Analysis of multivariate responses in patient reported outcome measures: missing data and auxiliary variables
Date
Authors
Journal Title
Journal ISSN
Volume Title
Publisher
Abstract
Patient-reported outcomes measures (PROMs) are increasingly used in clinical registries and clinical trials to collect information about patient’s perspectives of their own health. Item non-response or missing data, which may occur when patients fail to complete or respond to PROMs question, threatens the validity of findings from the assessment of group differences or longitudinal change in PROMs. The goal of this research was to develop and evaluate methods for addressing item non-response in PROMs. Four related studies were undertaken using the population-based Winnipeg Regional Health Authority Joint Replacement Registry and simulated data. The first study compared the performance of non-negative matrix factorization (NNMF), which is an unsupervised machine-learning method that uses optimization techniques to detect a low-dimensional structure from the data, with full information maximum likelihood (FIML).
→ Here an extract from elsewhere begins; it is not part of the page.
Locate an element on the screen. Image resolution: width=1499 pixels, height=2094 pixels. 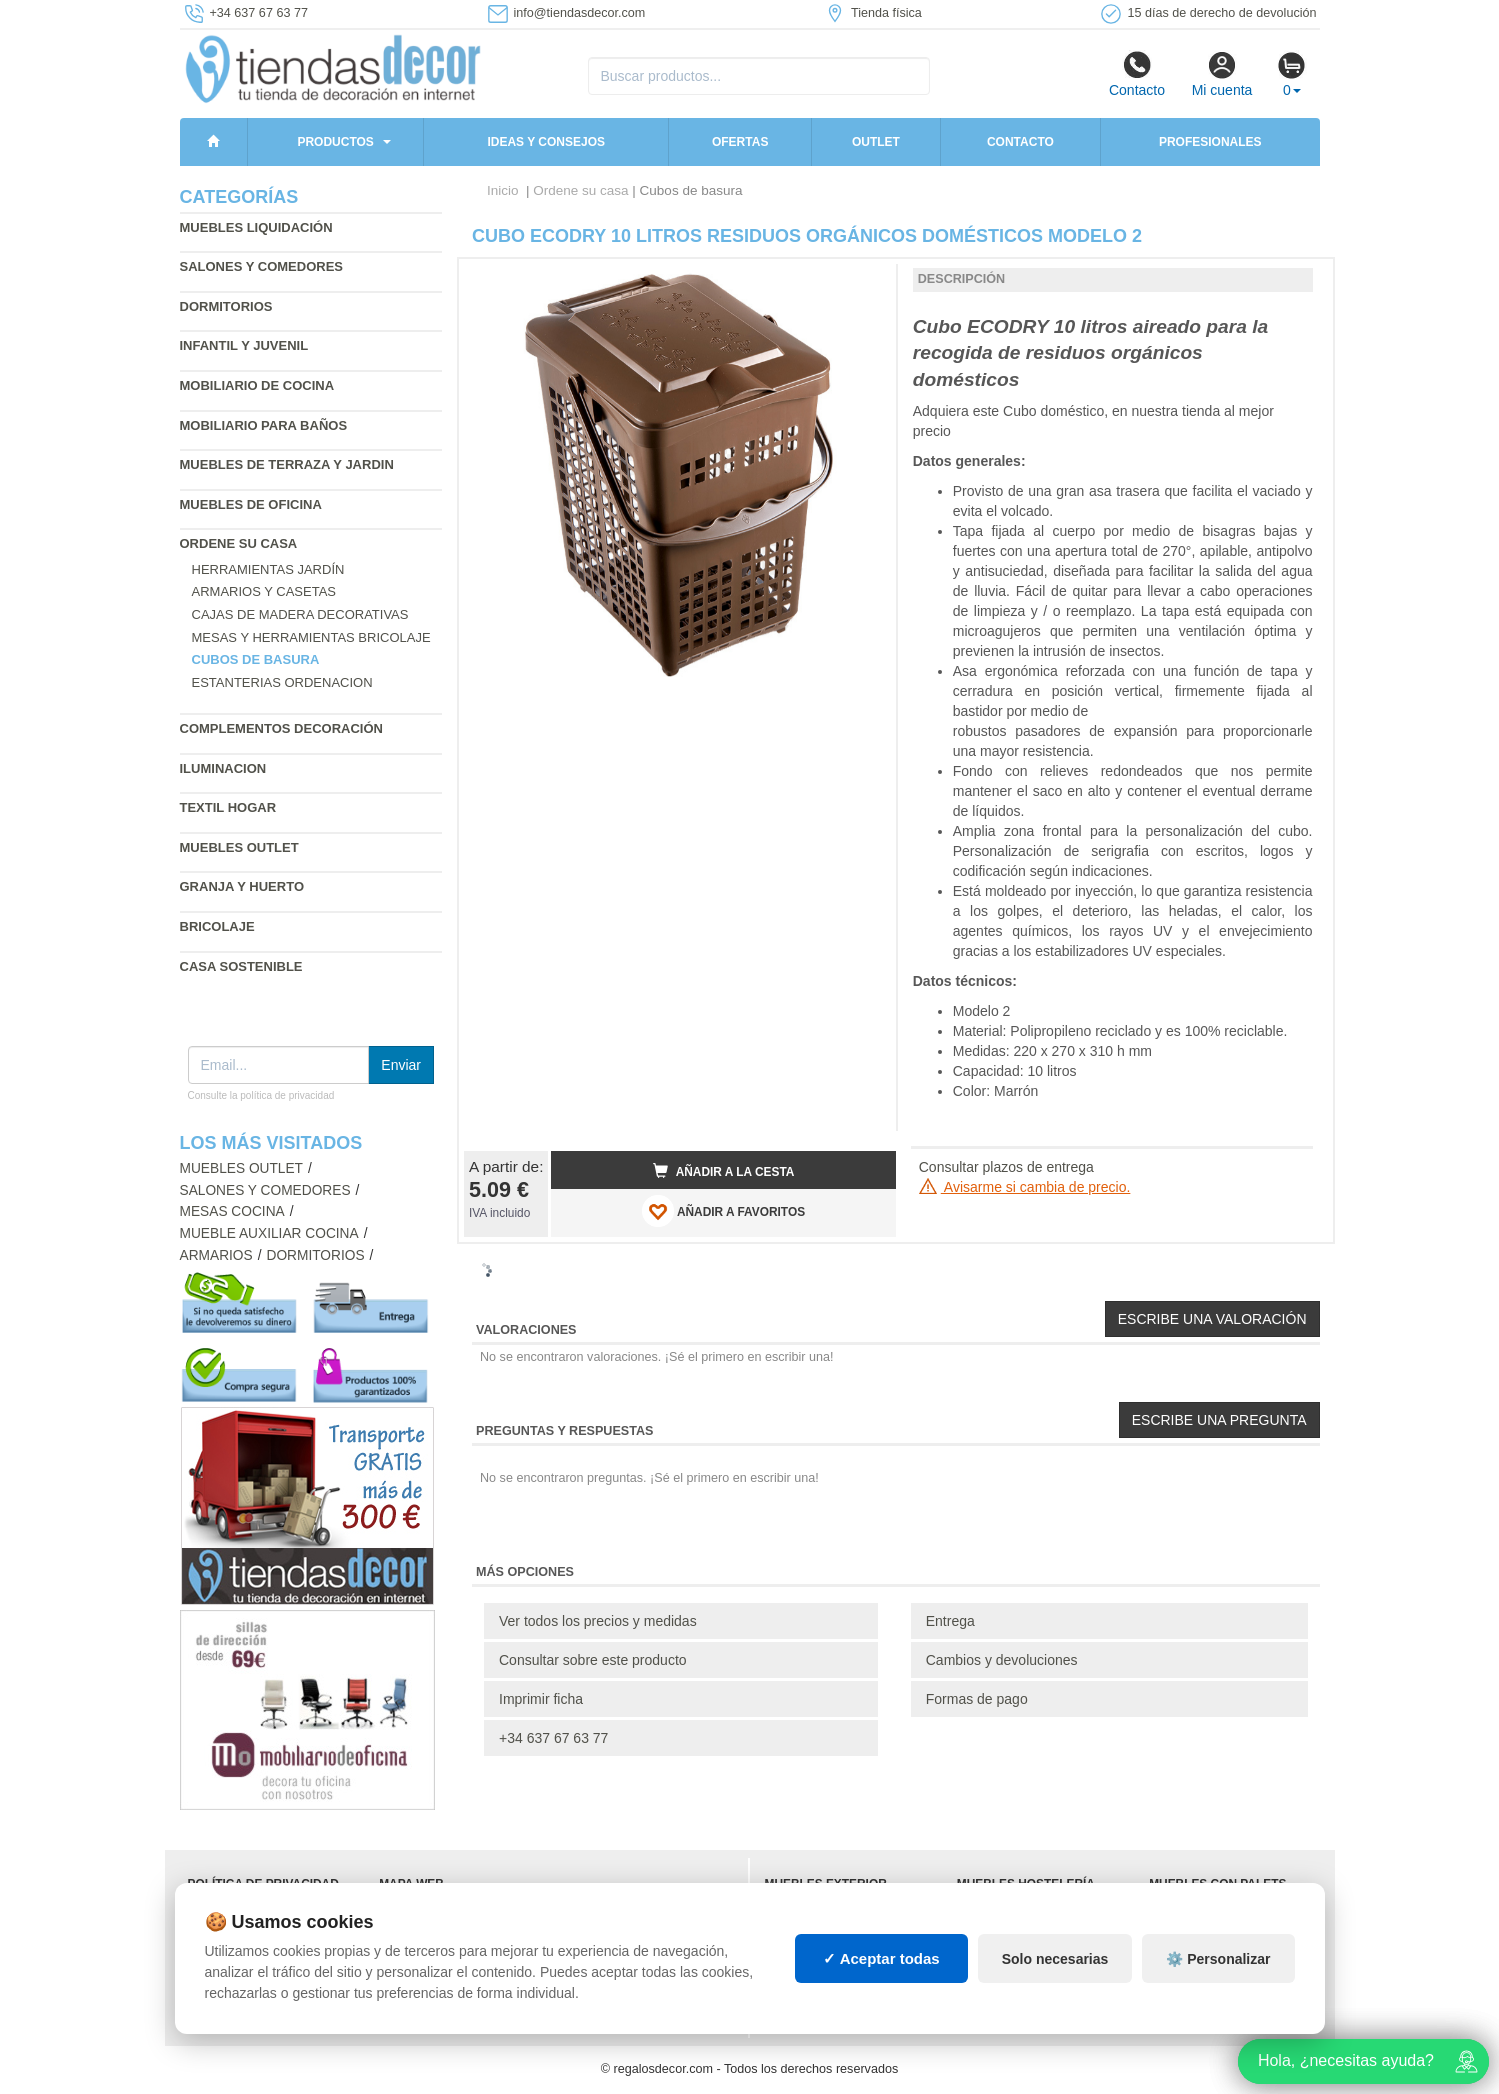 Armarios y casetas is located at coordinates (264, 591).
The methods were applied to test for differential item functioning in multidimensional PROMs. The second study evaluated the performance of NNMF, FIML, and multiple imputation (MI) with conditional proportional odds model when estimating longitudinal change in latent variable means. The third study investigated the use of auxiliary variables, which are potential correlates of missingness in the data, in imputation model and compared the precision and bias of FIML, MI with and without auxiliary variable, when estimating longitudinal change in PROM scores. The fourth study proposed an enhanced weighted NNMF, which uses observed item responses as auxiliary variable to define weights for item-level imputation, and compares the performance with FIML, and NNMF. We found that the Type I error rates and statistical power for NNMF were comparable to the FIML method. The NNMF method is relatively efficient when sample size is large (i.e., >500) and the percentage of non-response is high, but less optimal under other data-analytic conditions. Also, we showed that including auxiliary information in the imputation model increased the precision and reduced the bias of the estimated parameters. This research contributes to the statistical literature on methods to address missing data in PROMs with potential applications in clinical and quality of life research. Also, it demonstrates the practicality of using observed item responses to define an auxiliary variable, which provides a basis for accessible approach of identifying auxiliary variable in PROMs.